Chris0nllyn
Well-Known Member
The proposal would add $1.5 trillion to the nation's debt over the next decade as Republicans largely abandoned fiscal discipline in a desire to secure a legislative achievement for Trump and score a political win ahead of next year's midterm elections.
The proposal would leave intact the existing rules on 401(k) retirement accounts and the ability of Americans to contribute up to $18,000 into the accounts tax-free. But the plan limits the widely used deduction for mortgage interest for new home loans of $500,000 or less, a sharp reduction from the current $1 million cap.
The plan also limits the deductibility of local property taxes to $10,000 while eliminating the deduction for state income taxes...
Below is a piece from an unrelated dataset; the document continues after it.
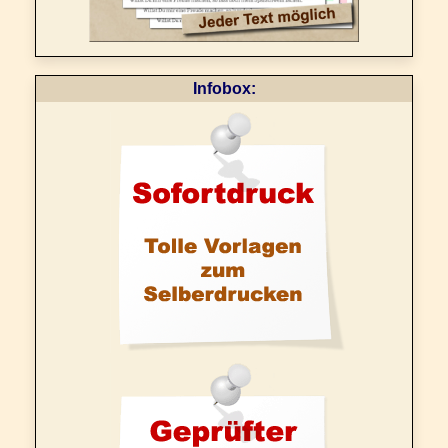
Infobox:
The plan shrinks the number of tax brackets from seven to three or four, with respective tax rates of 12 percent, 25 percent, 35 percent and a category still to be determined. The tax system would be simplified, and most people would be able to file their returns on a postcard-sized form.
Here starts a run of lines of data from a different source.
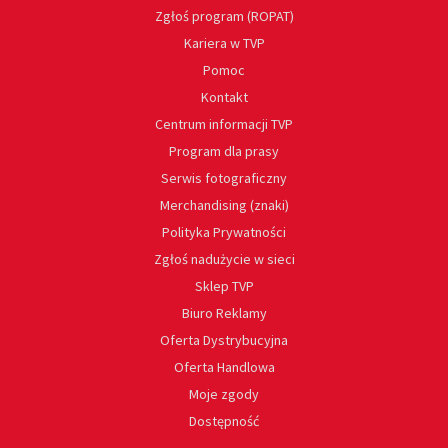
Zgłoś program (ROPAT)
Kariera w TVP
Pomoc
Kontakt
Centrum informacji TVP
Program dla prasy
Serwis fotograficzny
Merchandising (znaki)
Polityka Prywatności
Zgłoś nadużycie w sieci
Sklep TVP
Biuro Reklamy
Oferta Dystrybucyjna
Oferta Handlowa
Moje zgody
Dostępność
The plan sets a 25 percent tax rate starting at $90,000 for married couples, with a 35 percent rate beginning to bite at $260,000 — which means many upper-income families whose top rate is 33 percent would face higher taxes. Individuals making $500,000 and couples earning $1 million would face the current Clinton-era top rate of 39.6 percent.
The plan slashes the corporate tax rate from 35 percent to 20 percent, a demand of Trump.
The child tax credit would be increased from $1,000 to $1,600, though the $4,050 per child exemption would be repealed.
The plan calls for nearly doubling the standard deduction used by most average Americans to $12,000 for individuals and $24,000 for families, and increasing the per-child tax credit. On net, it could mean tax increases for many upper middle-income families.